This is not a peer-reviewed article.
Pp. 168-176 in Total Maximum Daily Load (TMDL) Environmental Regulations–II
Proceedings of the 8-12 November 2003 Conference (Albuquerque, New Mexico USA),
Publication Date 8 November 2003.
ASAE Publication Number 701P1503, ed. A. Saleh.
Stochastic Validation of SWAT Model
I. Chaubey1, T.A. Costello, K.L. White, and A.S. Cotter
Abstract. The Soil and Water Assessment Tool (SWAT) model was developed to be used in
ungaged watersheds where no measured watershed response data are available for model
calibration. The uncertainty associated with model parameters often limits the usability of
SWAT in ungaged watersheds. This uncertainty was studied using SWAT model to simulate
runoff from a small watershed in Northwest Arkansas (Moores Creek, Washington County). The
SWAT model was validated using a stochastic procedure which transformed parameter
uncertainty into model output uncertainty using probability density functions.

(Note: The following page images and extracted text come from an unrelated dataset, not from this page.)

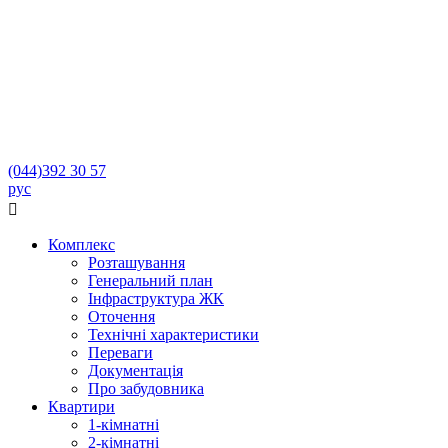
(044)
392 30 57
рус

Комплекс
Розташування
Генеральний план
Інфраструктура ЖК
Оточення
Технічні характеристики
Переваги
Документація
Про забудовника
Квартири
1-кімнатні
2-кімнатні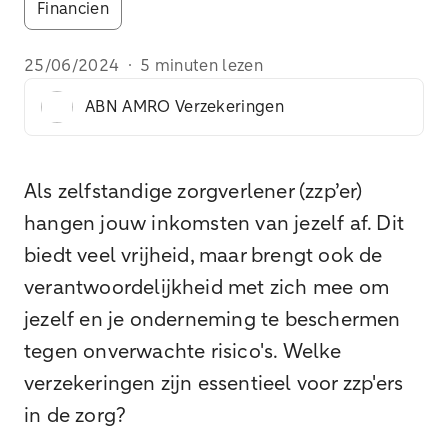
Financien
25/06/2024
·
5 minuten lezen
ABN AMRO Verzekeringen
Als zelfstandige zorgverlener (zzp’er)
hangen jouw inkomsten van jezelf af. Dit
biedt veel vrijheid, maar brengt ook de
verantwoordelijkheid met zich mee om
jezelf en je onderneming te beschermen
tegen onverwachte risico's. Welke
verzekeringen zijn essentieel voor zzp'ers
in de zorg?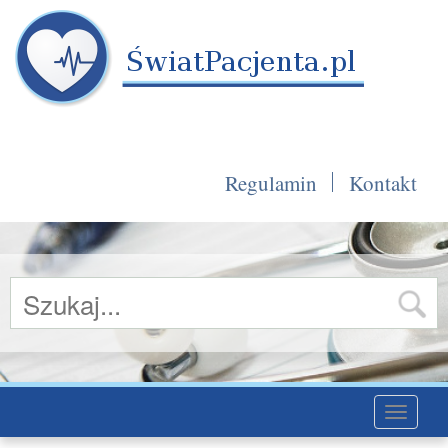
Regulamin
Kontakt
Toggle
navigati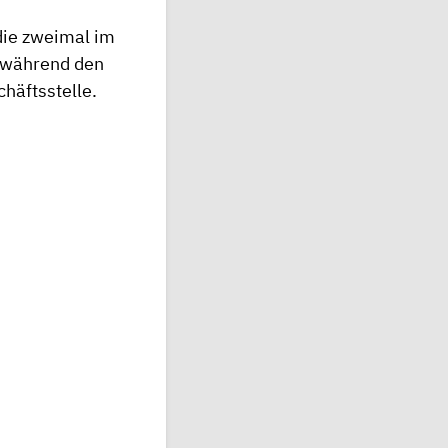
die zweimal im
e während den
häftsstelle.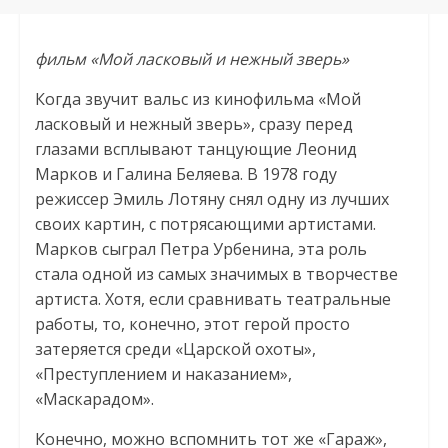
фильм «Мой ласковый и нежный зверь»
Когда звучит вальс из кинофильма «Мой
ласковый и нежный зверь», сразу перед
глазами всплывают танцующие Леонид
Марков и Галина Беляева. В 1978 году
режиссер Эмиль Лотяну снял одну из лучших
своих картин, с потрясающими артистами.
Марков сыграл Петра Урбенина, эта роль
стала одной из самых значимых в творчестве
артиста. Хотя, если сравнивать театральные
работы, то, конечно, этот герой просто
затеряется среди «Царской охоты»,
«Преступлением и наказанием»,
«Маскарадом».
Конечно, можно вспомнить тот же «Гараж»,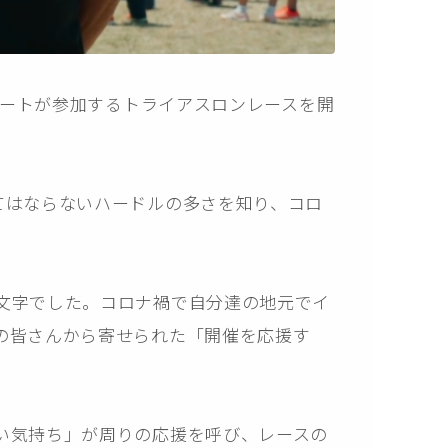
リートが参加するトライアスロンレースを開
てはならないハードルの多さを知り、コロ
文字でした。コロナ禍で自分達の地元でイ
の皆さんから寄せられた「開催を応援す
い気持ち」が周りの応援を呼び、レースの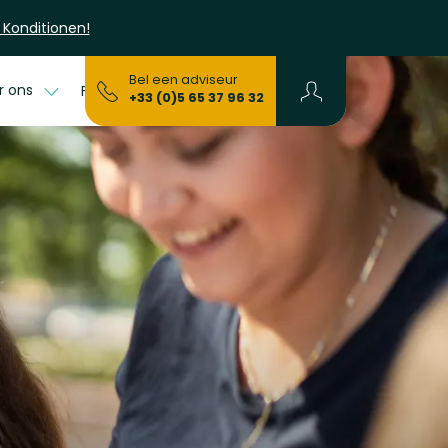
 Konditionen!
Bel een adviseur
r ons
FAQs
+33 (0)5 65 37 96 32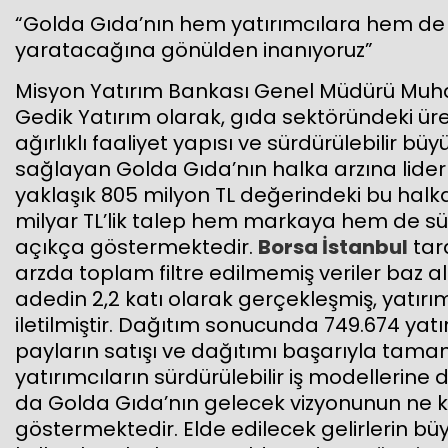
“Golda Gıda’nın hem yatırımcılara hem de
yaratacağına gönülden inanıyoruz”
Misyon Yatırım Bankası Genel Müdürü Muh
Gedik Yatırım olarak, gıda sektöründeki üre
ağırlıklı faaliyet yapısı ve sürdürülebilir 
sağlayan Golda Gıda’nın halka arzına lide
yaklaşık 805 milyon TL değerindeki bu halka
milyar TL’lik talep hem markaya hem de sür
açıkça göstermektedir.
Borsa İstanbul
tar
arzda toplam filtre edilmemiş veriler baz a
adedin 2,2 katı olarak gerçekleşmiş, yatı
iletilmiştir. Dağıtım sonucunda 749.674 yat
payların satışı ve dağıtımı başarıyla tamam
yatırımcıların sürdürülebilir iş modellerin
da Golda Gıda’nın gelecek vizyonunun ne k
göstermektedir. Elde edilecek gelirlerin bü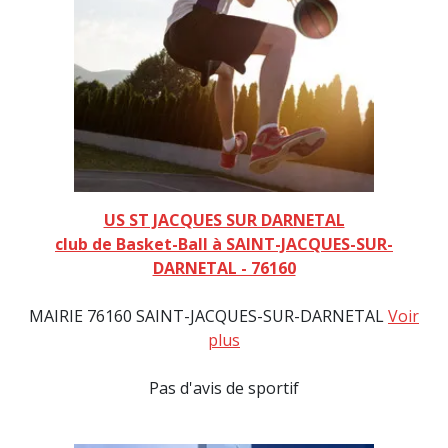
US ST JACQUES SUR DARNETAL
club de Basket-Ball à SAINT-JACQUES-SUR-
DARNETAL - 76160
MAIRIE 76160 SAINT-JACQUES-SUR-DARNETAL
Voir
plus
Pas d'avis de sportif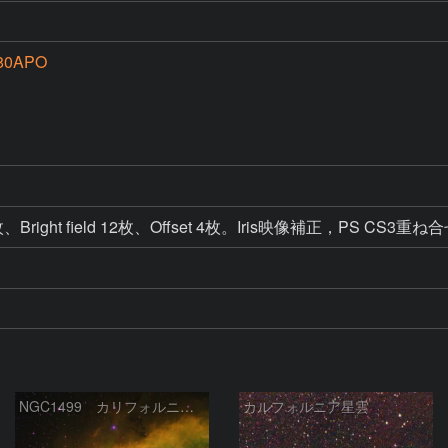
 80APO
ld 1枚、Bright field 12枚、Offset 4枚。Iris映像補正，PS CS3重ね
NGC1499 カリフォルニア星雲
カルフォルニア星雲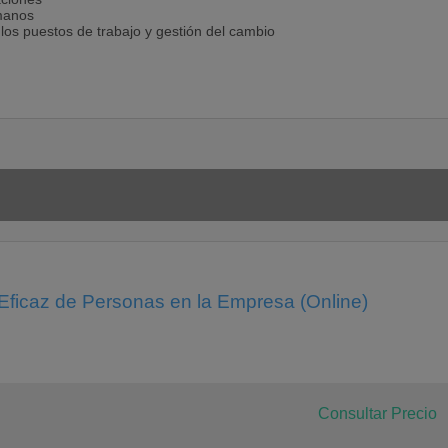
umanos
 los puestos de trabajo y gestión del cambio
ión en las organizaciones
tión empresarial
ión en las organizaciones
 Eficaz de Personas en la Empresa (Online)
aciones
 los puestos de trabajo y gestión del cambio
Consultar Precio
aciones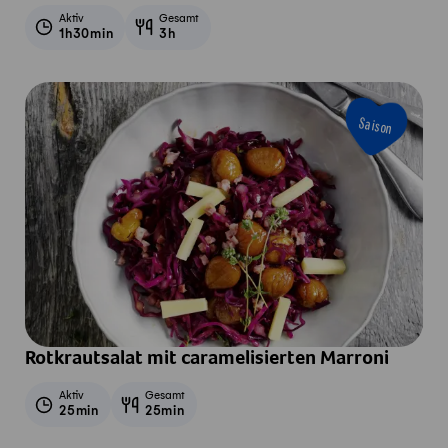
Aktiv
Gesamt
1h30min
3h
Saison
Rotkrautsalat mit caramelisierten Marroni
Aktiv
Gesamt
25min
25min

A sensitivity
analysis was performed to identify the most sensitive model parameters for flow in an
agricultural watershed. A Monte-Carlo Simulation was performed using curve number (CN) as
the most sensitive model parameter to quantify uncertainty in model output. The results
indicated that model output uncertainty did indeed depend upon input parameter uncertainty. A
decision regarding model acceptability can be made by placing confidence intervals on model
output and using measured watershed response data and predetermined performance criteria on
the model.
Keywords. SWAT, Stochastic validation, Monte Carlo Simulation, Output uncertainty
Introduction
The use of distributed parameter hydrologic/water quality models (H/WQ) in
making watershed response has considerably increased during the last decade. Even
though these models are developed to mimic natural processes, actual processes
occurring in field are more complex and variable than what can be currently represented
in the most sophisticated models (Haan et al., 1995). Spatial heterogeneity of watershed
processes and of model parameters has been long identified as one of the principle
sources of uncertainty affecting model performance (Luis and McLaughlin, 1992). The
distributed parameter models address the problems associated with the spatial
heterogeneity of watershed processes by dividing the watershed into smaller
homogeneous areas and by defining model parameters for each of these areas. However,
Beven (1989) concluded that defining a consistent effective parameter value to reproduce
the response of a spatially-variable pattern of parameter values was not possible.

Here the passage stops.